Prepare your packing in advance. Doing it in one day is very stressful and mistakes are easily made as useful things are binned and rubbish is packed into boxes.
To get quick storage boxes, you can travel to major stores such as Ikea or supermarkets. To get cheap cardboard boxes, ask at supermarkets or retail shops. Banana boxes and crisp boxes can be very useful.
Try to take some care over your packing too - you only have to unpack it all somewhere else. Rushed and messy filling of boxes will result in problems and frustration at your new place. It's seriously worth trying to sort out odd papers, notes and books too. I speak from experience here - shoving a load of papers in a box to sort out later doesn't help. A year down the line and I still haven't sorted through them. Try and do it before you move out and be enthusiastic with filling those recycling bags with your waste.
Handing in Keys
The University should tell you what to do about this in a either a letter and/or email. My university gave us the option of handing in at reception or putting it in an envelope with our details on.
With private landlords you are best contacting them to find out what their preference is. Some may wish to come and take the keys off you on the day you move out (and also check up on the property as you leave). Others may be happy for you to leave them in your room/pushed back through the letter box.
Just remember to leave all the keys that you were given or you could face deductions from your deposit for new ones. It will probably be cheaper for you replace any lost keys than leave it up to your landlord - who will probably also charge you 'time' for having to go and get the new keys.
Royal Mail offers a redirection service for mail that is delivered to your address. This can be found here.
It is always worth leaving a forwarding address with your landlord too, or leave a note in the house (my first house had forwarding address for the previous three years tenants). If it's not possible/inconvenient to leave address with the landlord, is there nice neighbour who would be willing collect any mail for you and pass it on?

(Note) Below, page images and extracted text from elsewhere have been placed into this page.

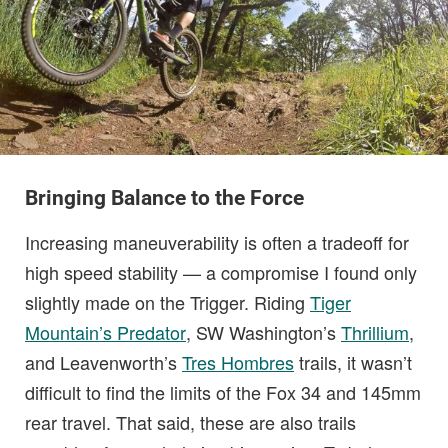
Bringing Balance to the Force
Increasing maneuverability is often a tradeoff for
high speed stability — a compromise I found only
slightly made on the Trigger. Riding
Tiger
Mountain’s Predator
, SW Washington’s
Thrillium
,
and Leavenworth’s
Tres Hombres
trails, it wasn’t
difficult to find the limits of the Fox 34 and 145mm
rear travel. That said, these are also trails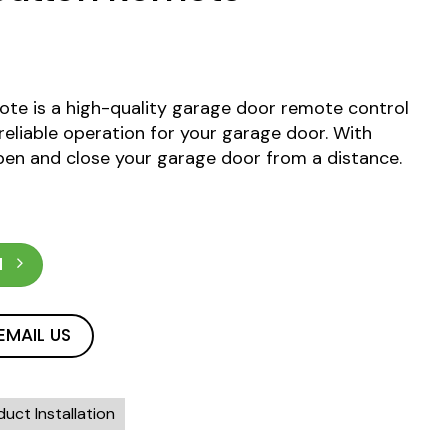
te is a high-quality garage door remote control
eliable operation for your garage door. With
en and close your garage door from a distance.
N
EMAIL US
uct Installation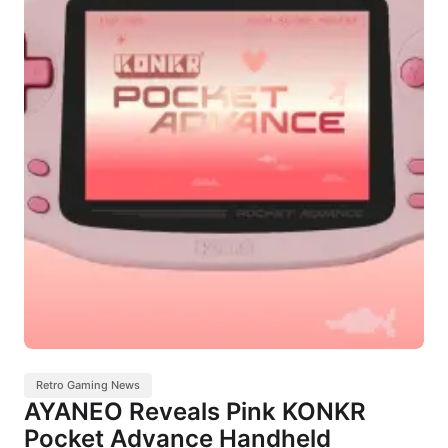
Retro Gaming News
AYANEO Reveals Pink KONKR
Pocket Advance Handheld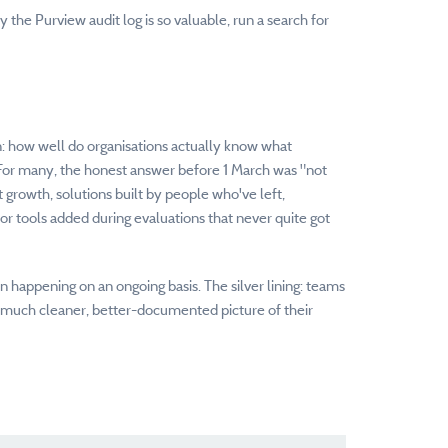
hy the Purview audit log is so valuable, run a search for
n: how well do organisations actually know what
 For many, the honest answer before 1 March was "not
 growth, solutions built by people who've left,
dor tools added during evaluations that never quite got
happening on an ongoing basis. The silver lining: teams
 much cleaner, better-documented picture of their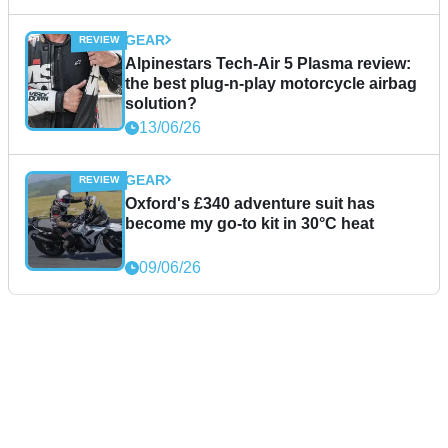
GEAR
Alpinestars Tech-Air 5 Plasma review:
the best plug-n-play motorcycle airbag
solution?
13/06/26
GEAR
Oxford's £340 adventure suit has
become my go-to kit in 30°C heat
09/06/26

Instead of taking it all back home with you, many companies offer the opportunity to store your stuff in a box in their warehouse over the summer. There are many companies in this market and you are advised to ask other which companies are the most reputable.
Ensure you clean everything before putting it the box and that none of it perishable over the three months. This will prevent the build up of anything in your box over the summer.

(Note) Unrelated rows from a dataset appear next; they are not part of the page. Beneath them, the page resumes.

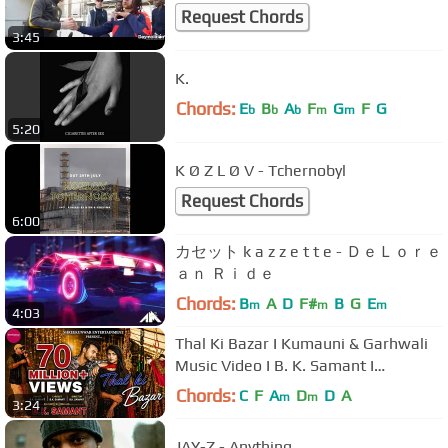
Request Chords
3:45
K.
Chords:
E
B
A
F
G
F
G
b
b
b
m
m
5:20
K Ø Z L Ø V - Tchernobyl
Request Chords
6:00
カセット k a z z e t t e - ＤｅＬｏｒｅ
ａｎ Ｒｉｄｅ
Chords:
B
A
D
F#
B
G
E
m
m
m
4:03
Thal Ki Bazar I Kumauni & Garhwali
Music Video I B. K. Samant I
Shreekunwar Entertainment
Chords:
C
F
A
D
D
A
m
m
3:24
JAY-Z - Anything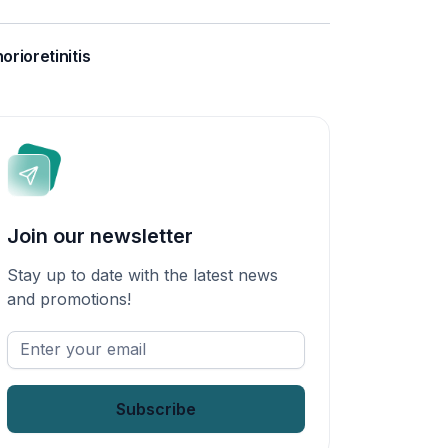
orioretinitis
Join our newsletter
Stay up to date with the latest news
and promotions!
Enter
your
email
*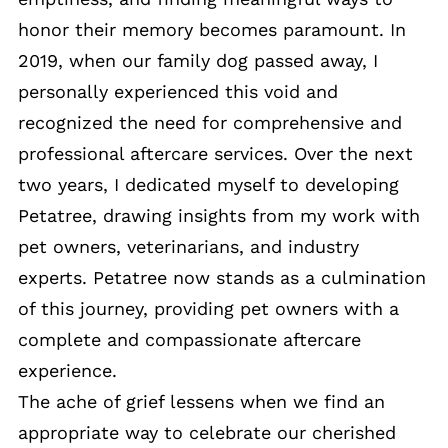
honor their memory becomes paramount. In
2019, when our family dog passed away, I
personally experienced this void and
recognized the need for comprehensive and
professional aftercare services. Over the next
two years, I dedicated myself to developing
Petatree, drawing insights from my work with
pet owners, veterinarians, and industry
experts. Petatree now stands as a culmination
of this journey, providing pet owners with a
complete and compassionate aftercare
experience.
The ache of grief lessens when we find an
appropriate way to celebrate our cherished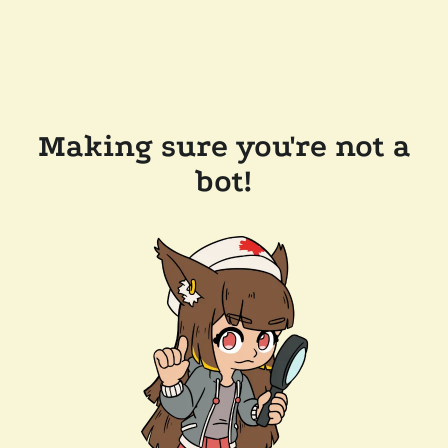
Making sure you're not a
bot!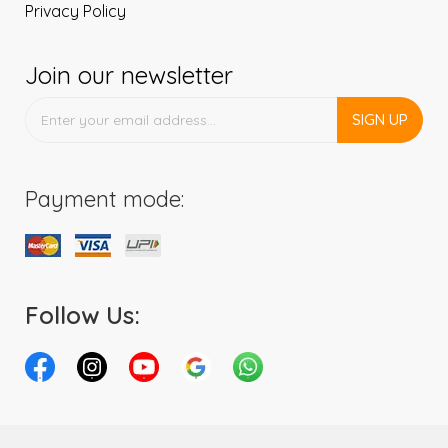
Privacy Policy
Join our newsletter
SIGN UP
Payment mode:
Follow Us: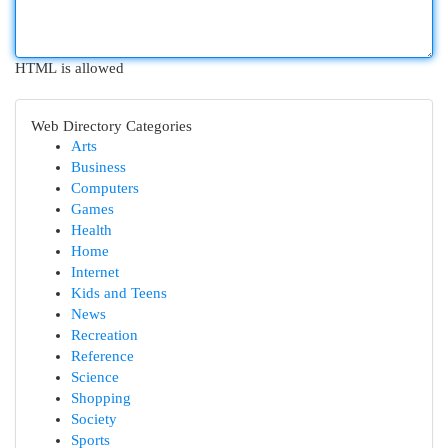
HTML is allowed
Web Directory Categories
Arts
Business
Computers
Games
Health
Home
Internet
Kids and Teens
News
Recreation
Reference
Science
Shopping
Society
Sports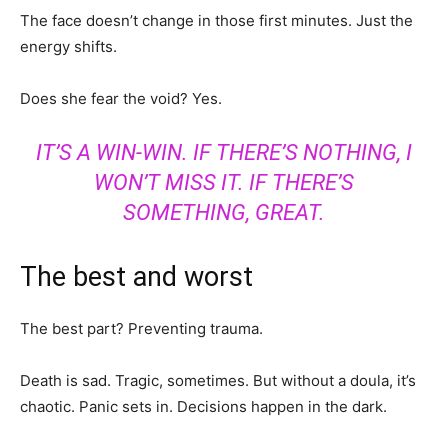
The face doesn’t change in those first minutes. Just the
energy shifts.
Does she fear the void? Yes.
IT’S A WIN-WIN. IF THERE’S NOTHING, I
WON’T MISS IT. IF THERE’S
SOMETHING, GREAT.
The best and worst
The best part? Preventing trauma.
Death is sad. Tragic, sometimes. But without a doula, it’s
chaotic. Panic sets in. Decisions happen in the dark.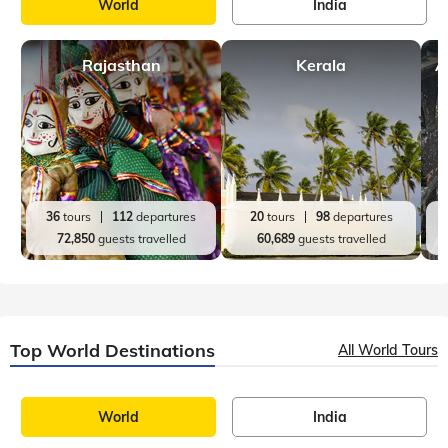
other places after Ladakh, I could somehow never get this
place out of my m
Top India Destinations
All India Tours
World
India
Rajasthan
Kerala
A
36
tours
112
departures
20
tours
98
departures
72,850
guests travelled
60,689
guests travelled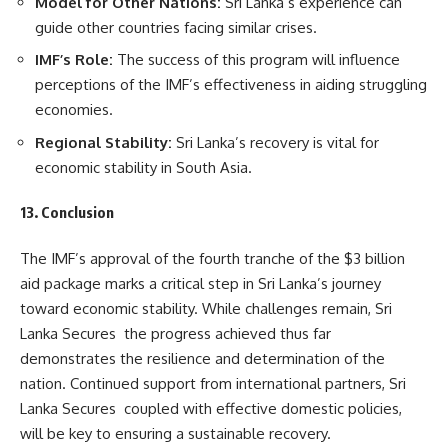
Model for Other Nations:
Sri Lanka’s experience can
guide other countries facing similar crises.
IMF’s Role:
The success of this program will influence
perceptions of the IMF’s effectiveness in aiding struggling
economies.
Regional Stability:
Sri Lanka’s recovery is vital for
economic stability in South Asia.
13. Conclusion
The IMF’s approval of the fourth tranche of the $3 billion
aid package marks a critical step in Sri Lanka’s journey
toward economic stability. While challenges remain, Sri
Lanka Secures the progress achieved thus far
demonstrates the resilience and determination of the
nation. Continued support from international partners, Sri
Lanka Secures coupled with effective domestic policies,
will be key to ensuring a sustainable recovery.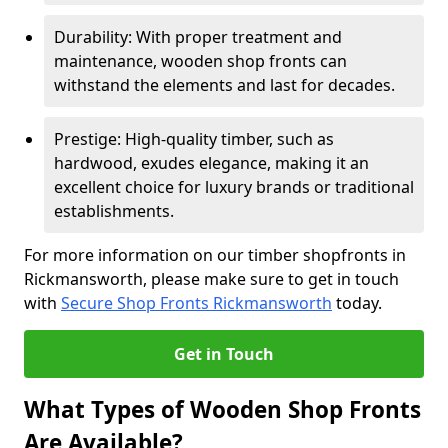
Durability: With proper treatment and
maintenance, wooden shop fronts can
withstand the elements and last for decades.
Prestige: High-quality timber, such as
hardwood, exudes elegance, making it an
excellent choice for luxury brands or traditional
establishments.
For more information on our timber shopfronts in
Rickmansworth, please make sure to get in touch
with
Secure Shop Fronts Rickmansworth
today.
Get in Touch
What Types of Wooden Shop Fronts
Are Available?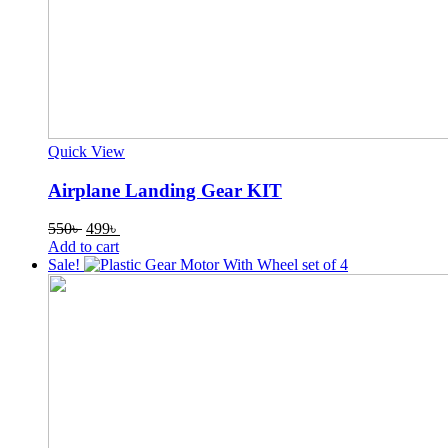
Quick View
Airplane Landing Gear KIT
Original
Current
550
৳
499
৳
price
price
Add to cart
was:
is:
Sale!
550৳ .
499৳ .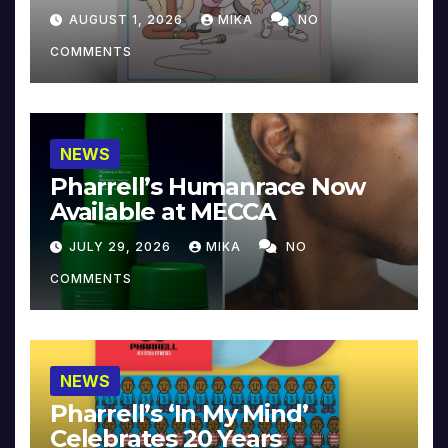
Collector’s Edition
AUGUST 1, 2026
MIKA
NO
COMMENTS
NEWS
Pharrell’s Humanrace Now
Available at MECCA
JULY 29, 2026
MIKA
NO
COMMENTS
NEWS
Pharrell’s ‘In My Mind’
Celebrates 20 Years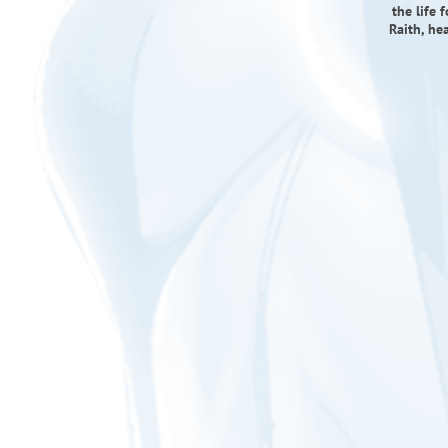
the life 
Raith, he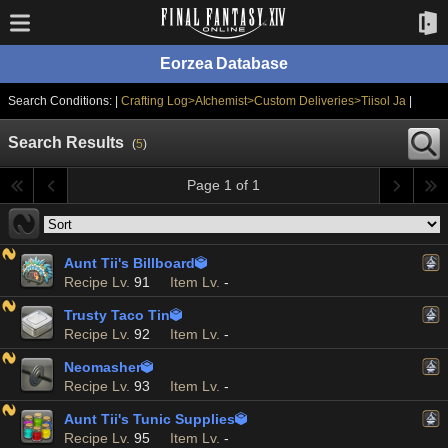
Eorzea Database
Search Conditions: |
Crafting Log>Alchemist>Custom Deliveries>Tiisol Ja
|
Search Results
(
5
)
Page 1 of 1
Aunt Tii's Billboard

Recipe Lv.
91
Item Lv.
-
Trusty Taco Tin

Recipe Lv.
92
Item Lv.
-
Neomasher

Recipe Lv.
93
Item Lv.
-
Aunt Tii's Tunic Supplies

Recipe Lv.
95
Item Lv.
-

Choosing the right removal company will make your move much easier and without hustle. Depending on the place you are moving to, you might want to use a local or national remover. Good websites to have a look at are Robinsons Removals and Shiply, where you list your removal request and get quotes from removal companies travelling on the same route. Their rates are normally very good but make sure you check the removal company's feedback carefully before making decisions.
Chances are you moved in to your house when it was reasonably clean - and you will be expected to leave it in a good state too (check your contract - it most likely will be mentioned in there). It doesn't take long to give everything a really good clean, polish and hoover - if you're sharing a house a couple of hours work each should have the place looking great - especially if you have kept on top of everything over the year.
Failing to leave the place clean and tidy will mean your landlord will have to do it - this could mean getting cleaners in at professional rates. But you've moved out, so it won't be you paying? Wrong. Your landlord has your deposits and cleaning up after you is one of the most common reasons why you won't get it all back. It's really easy to avoid having to pay this, so make sure you don't loose money because of this.
Also, many houses come with an inventory - check this before you leave or again you could be charged for missing or broken items. It's best to have reported anything broken or lost to your landlord throughout the year - especially anything beyond normal wear and tear. If you've had a bad experience with your landlord though the year too, it might also be worth getting a few photos of the state you left the house in and of any "problem" items, just in case they try to pull a fast one. The vast majority (and certainly all I've come across) are honest people, but like everywhere in life a very small minority trying to make a bit of extra cash by exploiting people.
I've always made sure that my private rooms and communal areas have been at least as clean as when I moved in. It's never taken much effort and always (in 6 places) have I got my full deposit back - so it's easy for you to do so too!